** Opening Records to process block **
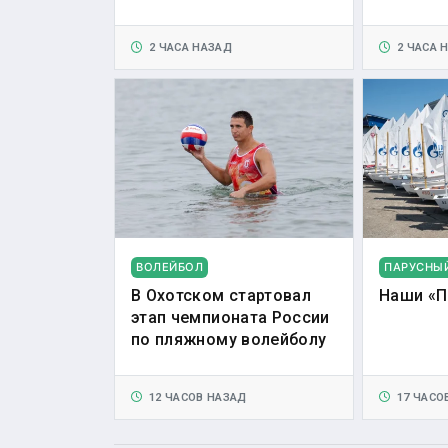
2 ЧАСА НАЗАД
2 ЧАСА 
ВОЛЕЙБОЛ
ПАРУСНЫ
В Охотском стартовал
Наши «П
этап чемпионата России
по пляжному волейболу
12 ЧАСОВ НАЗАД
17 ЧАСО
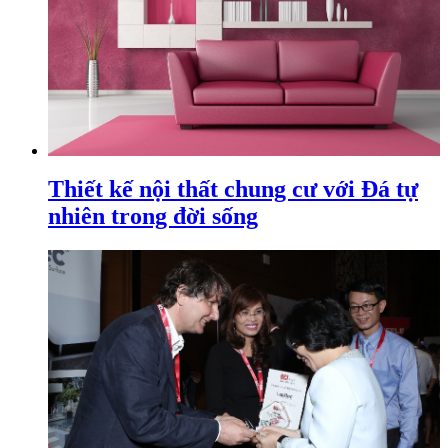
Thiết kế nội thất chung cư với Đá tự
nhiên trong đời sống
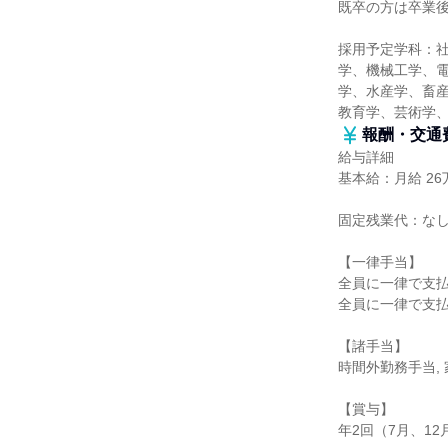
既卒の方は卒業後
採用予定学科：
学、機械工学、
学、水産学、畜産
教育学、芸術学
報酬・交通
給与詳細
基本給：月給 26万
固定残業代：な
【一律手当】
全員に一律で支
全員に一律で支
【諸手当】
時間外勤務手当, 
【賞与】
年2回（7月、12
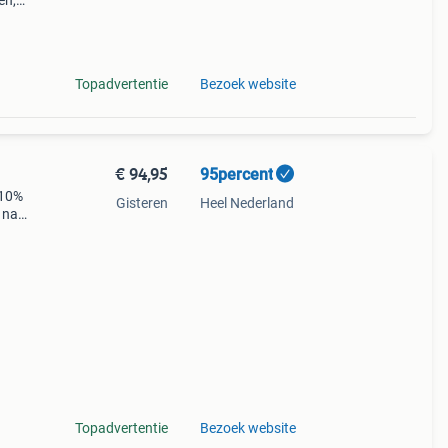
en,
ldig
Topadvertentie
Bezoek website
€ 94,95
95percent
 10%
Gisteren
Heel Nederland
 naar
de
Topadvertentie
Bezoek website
** Closing Records to process block **
• _Task_
Every word of the material above should be copied exactly; no pictures.

• _Response area_
2 ЧАСА НАЗАД
2 ЧАСА 
ВОЛЕЙБОЛ
ПАРУСНЫ
В Охотском стартовал
Наши «П
этап чемпионата России
по пляжному волейболу
12 ЧАСОВ НАЗАД
17 ЧАСО
Thiết kế nội thất chung cư với Đá tự
nhiên trong đời sống
既卒の方は卒業後
採用予定学科：
学、機械工学、
学、水産学、畜産
教育学、芸術学
報酬・交通
給与詳細
基本給：月給 26万
固定残業代：な
【一律手当】
全員に一律で支
全員に一律で支
【諸手当】
時間外勤務手当, 
【賞与】
年2回（7月、12
en,
ldig
Topadvertentie
Bezoek website
€ 94,95
95percent
 10%
Gisteren
Heel Nederland
 naar
de
Topadvertentie
Bezoek website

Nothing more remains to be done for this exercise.